Random numbers from 1 to 20. Excel random number generator in functions and data analysis

A clear and convenient online number generator that is used in lately popularity. It was most widely used in prize drawings in social networks,among users.

It is also popular in other areas. We also have either passwords and numbers.

Our online random number generator.

Our randomizer generator does not require downloading it to your personal PC. Everything happens in online number generator mode. Just specify parameters such as: online number range in which numbers will be randomly selected. Also indicate the number of numbers that will be selected.

For example, you have a VKontakte group. In the group you will win 5 prizes among the number of participants who repost the post. Using a special application, we received a list of participants. Each was assigned its own serial number for online numbers.

Now we go to our online generator and indicate the range of numbers (number of participants). For example, we set that 5 numbers are needed online, since we have 5 prizes. Now click the generate button. Then we get 5 random numbers online, ranging from 1 to 112 inclusive. The 5 numbers generated online will correspond to the serial number of the five participants who became the winners of the drawing. Everything is simple and convenient.

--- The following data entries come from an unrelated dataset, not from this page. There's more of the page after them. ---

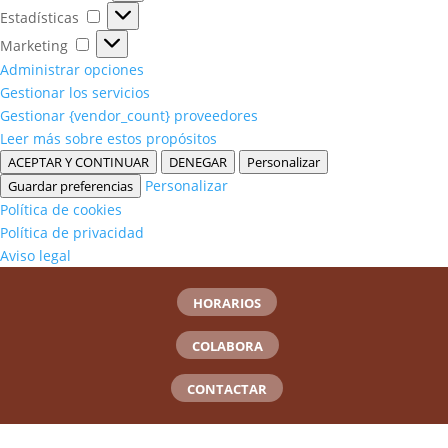
Estadísticas
Estadísticas
Marketing
Marketing
Administrar opciones
Gestionar los servicios
Gestionar {vendor_count} proveedores
Leer más sobre estos propósitos
ACEPTAR Y CONTINUAR
DENEGAR
Personalizar
Personalizar
Guardar preferencias
Política de cookies
Política de privacidad
Aviso legal
HORARIOS
COLABORA
CONTACTAR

Another advantage of the random number generator is that all numbers online are issued randomly. That is, it is not possible to influence it, or to calculate what number will be next. What does it mean to say, honest and reliable, and the administration, which gives away prizes using our free generator, is honest and decent in the person of the competition participants. And if you are in doubt about any decision, then you can use our

Why is the random number generator the best?

The point is that number generator online available on any device and always online. You can quite honestly generate any number for any idea you have. And use the same for the project random number generator online. Especially if you need to determine the winner of a game or for another number online. The point is that random number generator generates any numbers completely randomly without algorithms. It's essentially the same as for numbers.

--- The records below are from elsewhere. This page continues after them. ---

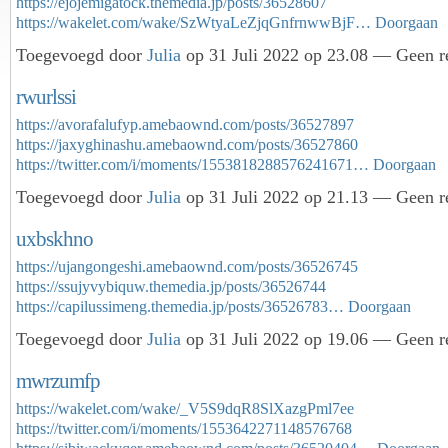
https://ejojemigatock.themedia.jp/posts/36528607
https://wakelet.com/wake/SzWtyaLeZjqGnfrnwwBjF…
Doorgaan
Toegevoegd door
Julia
op 31 Juli 2022 op 23.08 — Geen re
rwurlssi
https://avorafalufyp.amebaownd.com/posts/36527897
https://jaxyghinashu.amebaownd.com/posts/36527860
https://twitter.com/i/moments/1553818288576241671…
Doorgaan
Toegevoegd door
Julia
op 31 Juli 2022 op 21.13 — Geen re
uxbskhno
https://ujangongeshi.amebaownd.com/posts/36526745
https://ssujyvybiquw.themedia.jp/posts/36526744
https://capilussimeng.themedia.jp/posts/36526783…
Doorgaan
Toegevoegd door
Julia
op 31 Juli 2022 op 19.06 — Geen re
mwrzumfp
https://wakelet.com/wake/_V5S9dqR8SlXazgPml7ee
https://twitter.com/i/moments/1553642271148576768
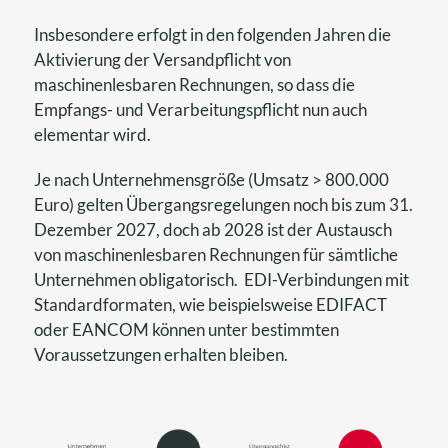
Insbesondere erfolgt in den folgenden Jahren die
Aktivierung der Versandpflicht von
maschinenlesbaren Rechnungen, so dass die
Empfangs- und Verarbeitungspflicht nun auch
elementar wird.
Je nach Unternehmensgröße (Umsatz > 800.000
Euro) gelten Übergangsregelungen noch bis zum 31.
Dezember 2027, doch ab 2028 ist der Austausch
von maschinenlesbaren Rechnungen für sämtliche
Unternehmen obligatorisch. EDI-Verbindungen mit
Standardformaten, wie beispielsweise EDIFACT
oder EANCOM können unter bestimmten
Voraussetzungen erhalten bleiben.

Random number generator online for free!

Random number generator online free for everyone. You don't need to download or buy any random number generator online for the draw. You just need to go to our website and get the random result you need. We not only have random number generator but also needed by many and will definitely help you win the lottery. A real online random number generator for lotteries is absolute randomness. Which our site is able to provide you with.

Random number online

If you are looking for a random number online, then we have created this resource just for you. We are constantly improving our algorithms. You will get the real one here random number generator. It will provide any needs like the random generator you need completely free of charge and at any time. Generate random numbers online with us. Always be sure that every number generated is completely random.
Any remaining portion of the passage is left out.